--- THE DATA Enclosed Below ---

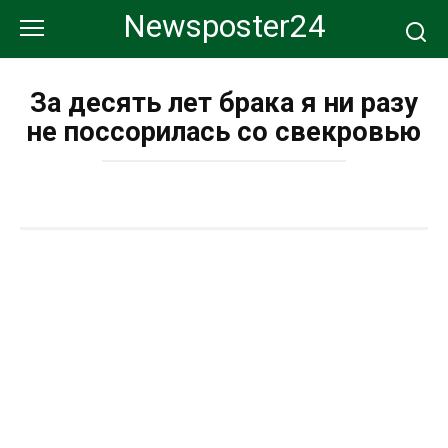
Перейти
Newsposter24
к
контенту
За десять лет брака я ни разу
не поссорилась со свекровью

--- End of Enclosed THE DATA ---

_TRY IT:_ The expected output is the full data above, reproduced exactly with no images.

_SOLUTION FOR THIS TASK:_
Перейти
Newsposter24
к
контенту
За десять лет брака я ни разу
не поссорилась со свекровью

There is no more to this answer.